Loading...

Tech2Tech

Applied Solutions 3

Maintaining relationships

Teradata Master Data Management eases hierarchy and
cross-reference management.

Organizing and understanding key reference and relationship data are essential in business analysis. But as an organization evolves, this information will change, posing a challenge to keep the data clean, organized and consistent. To ensure a complete and accurate view of the business, these changes to the relationship data must be managed with the same rigor and process as is applied to master reference data.

Key terms

Reference data: Uniquely identifies a product, customer or other business entity.

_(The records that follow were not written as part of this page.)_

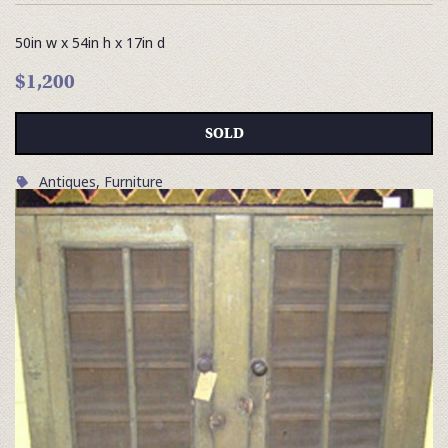
50in w x 54in h x 17in d
$1,200
SOLD
Antiques
,
Furniture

Relationship data: Describes how an entity relates to other entities.

Hierarchy: Relationship where logical groupings of objects or components are organized into a tree-like structure with levels arranged above (parent), below (child) and at the same level.

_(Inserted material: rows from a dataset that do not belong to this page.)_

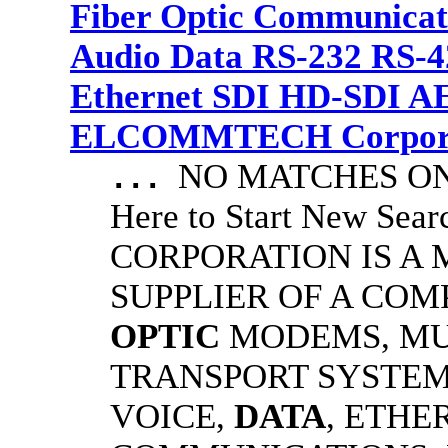
Fiber Optic Communicat
Audio Data RS-232 RS-4
Ethernet SDI HD-SDI A
ELCOMMTECH Corporat
NO MATCHES ON 
...
Here to Start New S
CORPORATION IS A
SUPPLIER OF A CO
OPTIC
MODEMS, MU
TRANSPORT SYSTEMS
VOICE,
DATA
, ETHE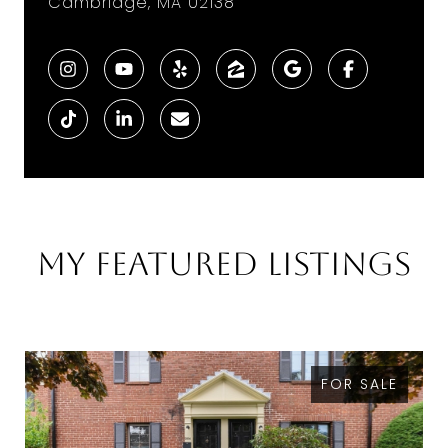
Cambridge, MA 02138
My Featured Listings
FOR SALE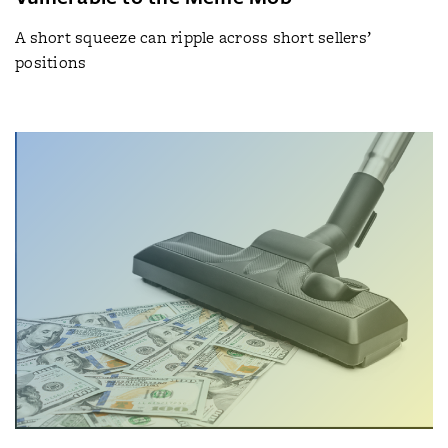
A short squeeze can ripple across short sellers’
positions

Cross-reference: Relationship of one object to another, typically applied to link a single golden record to one or more source records.

Master data design patterns

Teradata Master Data Management provides a framework to more easily manage relationships among reference data elements. This framework includes an internal metadata model that is based on the master data design patterns and Web-based user interfaces (UIs) to define and manage relationships and to view and interact with the relationships and the referenced master data.

As reference data is updated in the Teradata system, its relationship data can be simultaneously maintained and managed by the Teradata Master Data Management solution. This process offers a single view of an organization’s master reference and relationship data.

The same business rules, process flows, approvals and publishing capabilities that are applied to the master data are also applied to the relationship data. Thus, as changes occur, the relationship data can be maintained cleanly and accurately to ensure that it meets the organization’s quality and change-management requirements. Business intelligence (BI) applications and tools can then confidently leverage the data to produce accurate reports at any time.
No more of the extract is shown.